Antonio Muñoz Molina

A Gustav Mahler le gustaba pasear por Nueva York con una libertad de la que nunca había gozado en Viena, y asomarse a mirar el cielo y la agitación de las calles desde las ventanas altas de los edificios. Le entusiasmaba el metro, que en la época de su llegada a la ciudad era una innovación muy reciente, y prefería tomarlo o caminar por la calle en vez de viajar en el automóvil con chófer que le correspondía como director de la Filarmónica. Asistió a una sesión de espiritismo en el gabinete de una vidente célebre y en un callejón de Chinatown se atrevió a internarse en un fumadero de opio. Nos cuesta imaginar a este héroe de la más densa cultura europea sumergido en América: las gafas de pinza, la frente enorme, el cuerpo desmedrado, su figura reconocida con asombro por un músico en un vagón de metro o apareciendo entre el tumulto de Broadway. Pero en Nueva York debió de vivir en ese estado entre de alerta y de inminencia que la ciudad provoca muchas veces en quienes llegan a ella, exaltado por el alivio de estar lejos de una Viena que se le había vuelto irrespirable, volcado en el descubrimiento de una nueva energía que estaba latiendo a su alrededor y también dentro de sí mismo. Lo veo todo en una luz tan nueva, estoy en tal estado de transformación que a veces no me sorprendería encontrarme de repente en un cuerpo nuevo. Estoy más sediento de vida que nunca...

La historia, y la cita de la carta de Mahler a Bruno Walter vienen en un libro de Alex Ross que se titula originalmente The Rest Is Noise y que Seix Barral acaba de publicar en español llamándolo, de manera algo chocante, El ruido eterno.
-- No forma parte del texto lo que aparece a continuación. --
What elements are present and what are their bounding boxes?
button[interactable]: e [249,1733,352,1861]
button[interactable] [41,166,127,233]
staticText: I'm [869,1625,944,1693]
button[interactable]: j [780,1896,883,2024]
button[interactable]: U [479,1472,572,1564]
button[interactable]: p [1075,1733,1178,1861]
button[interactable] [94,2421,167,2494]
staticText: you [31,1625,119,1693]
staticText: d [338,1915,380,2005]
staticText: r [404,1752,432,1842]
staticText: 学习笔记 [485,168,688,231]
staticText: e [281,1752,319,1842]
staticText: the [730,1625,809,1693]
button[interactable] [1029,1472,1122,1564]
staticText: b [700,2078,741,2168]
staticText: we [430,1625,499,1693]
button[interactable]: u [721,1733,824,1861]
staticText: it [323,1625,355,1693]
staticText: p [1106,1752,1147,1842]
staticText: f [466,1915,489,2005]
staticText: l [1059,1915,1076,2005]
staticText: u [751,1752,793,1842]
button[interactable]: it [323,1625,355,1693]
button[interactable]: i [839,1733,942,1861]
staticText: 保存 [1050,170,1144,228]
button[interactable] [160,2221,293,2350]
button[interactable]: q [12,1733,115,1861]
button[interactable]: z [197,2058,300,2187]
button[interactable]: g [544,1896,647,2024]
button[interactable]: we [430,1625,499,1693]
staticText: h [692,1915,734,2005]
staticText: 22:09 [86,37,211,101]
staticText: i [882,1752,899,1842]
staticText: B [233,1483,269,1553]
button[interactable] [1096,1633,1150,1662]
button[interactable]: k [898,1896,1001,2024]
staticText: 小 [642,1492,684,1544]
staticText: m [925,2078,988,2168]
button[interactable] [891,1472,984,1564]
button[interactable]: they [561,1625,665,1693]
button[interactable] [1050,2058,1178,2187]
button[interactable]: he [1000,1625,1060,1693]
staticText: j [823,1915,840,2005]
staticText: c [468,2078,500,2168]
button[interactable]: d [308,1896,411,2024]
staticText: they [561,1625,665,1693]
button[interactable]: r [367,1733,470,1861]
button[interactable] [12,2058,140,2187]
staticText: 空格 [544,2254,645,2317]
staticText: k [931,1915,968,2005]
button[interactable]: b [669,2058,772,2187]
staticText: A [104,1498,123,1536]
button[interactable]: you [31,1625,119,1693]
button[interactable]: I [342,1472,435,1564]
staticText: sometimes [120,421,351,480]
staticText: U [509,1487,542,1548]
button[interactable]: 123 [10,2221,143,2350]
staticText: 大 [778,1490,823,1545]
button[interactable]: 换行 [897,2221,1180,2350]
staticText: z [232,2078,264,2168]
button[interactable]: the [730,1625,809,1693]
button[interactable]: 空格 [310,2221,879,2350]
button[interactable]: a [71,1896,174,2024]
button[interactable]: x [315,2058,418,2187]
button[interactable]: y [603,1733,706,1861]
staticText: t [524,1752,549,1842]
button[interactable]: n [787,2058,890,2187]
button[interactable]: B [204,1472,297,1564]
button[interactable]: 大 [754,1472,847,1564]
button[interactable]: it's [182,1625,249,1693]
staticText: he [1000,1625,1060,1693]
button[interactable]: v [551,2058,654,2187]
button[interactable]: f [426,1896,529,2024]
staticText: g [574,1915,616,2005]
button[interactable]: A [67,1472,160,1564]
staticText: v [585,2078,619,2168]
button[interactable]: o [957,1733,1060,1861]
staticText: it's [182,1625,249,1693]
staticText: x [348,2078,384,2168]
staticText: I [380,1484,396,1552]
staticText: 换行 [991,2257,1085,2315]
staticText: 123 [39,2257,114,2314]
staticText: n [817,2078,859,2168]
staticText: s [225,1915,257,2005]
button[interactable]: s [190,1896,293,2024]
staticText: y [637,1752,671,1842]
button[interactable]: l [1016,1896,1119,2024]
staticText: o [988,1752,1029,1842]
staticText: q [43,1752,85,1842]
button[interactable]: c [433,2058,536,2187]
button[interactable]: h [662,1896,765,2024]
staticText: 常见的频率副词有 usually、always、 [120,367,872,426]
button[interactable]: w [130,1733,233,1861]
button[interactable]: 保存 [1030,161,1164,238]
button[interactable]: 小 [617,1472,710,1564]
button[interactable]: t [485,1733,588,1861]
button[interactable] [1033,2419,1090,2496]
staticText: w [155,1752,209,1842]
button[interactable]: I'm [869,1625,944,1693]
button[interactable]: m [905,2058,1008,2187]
Alex Ross escribe de música con apasionamiento y claridad en The New Yorker: tiene el raro talento, inseparable del entusiasmo, de trasmitir con palabras la experiencia de un arte no verbal, con una vehemencia parecida a la que pone Robert Hughes escribiendo sobre pintura, y con una capacidad de explicar que a mí me recuerda la que encontré hace muchos años en el historiador del arte Giulio Carlo Argan. Hay historiadores y críticos que parecen empeñados en cumplir el dictamen de Nietzsche: enturbian el agua para que parezca más profunda. El crítico arrogante interpone su palabrería por delante de la obra a la que en el fondo quisiera suplantar, como ese guía charlatán que tapa con su corpulencia y su gesticulación el retablo o la capilla que nos está explicando. Alex Ross hace exactamente lo contrario: se enfrenta a una materia considerada oscura, ajena, en gran medida hostil, la música del siglo XX, y vuelve luminosa su dificultad al vincularla a los hechos históricos y a las vidas cotidianas, arrancándola de ese limbo de hermetismo y de ignorancia en el que por culpa de unos y otros queda casi siempre recluida, por culpa de un malentendido que curiosamente no afecta a otras zonas del arte moderno. Picasso y Stravinski trabajaron juntos y vivieron simultáneamente los periodos más fértiles de sus talentos creativos, pero Picasso es un artista que todo el mundo acepta y disfruta, mientras que Stravinski sigue envuelto, en la medida en que su nombre se reconoce, en un halo de rareza. La misma persona que sabe apreciar a Kandinsky, a Mondrian o a Paul Klee sentirá rechazo hacia Arnold Schönberg sin haberlo escuchado nunca. En las emisoras de radio y en las salas de conciertos, con muy raras excepciones, el siglo XX es un espacio casi en blanco, y su segunda mitad un completo vacío. Una mirada con algo de sensibilidad visual se dejará hechizar con un latido de estremecimiento por los espacios sucesivos de color que se van descubriendo gradualmente en un lienzo de Mark Rothko: pero para un oído contemporáneo la música que esa pintura inspiró a Morton Feldman resultará con facilidad incomprensible o irritante o simplemente tediosa.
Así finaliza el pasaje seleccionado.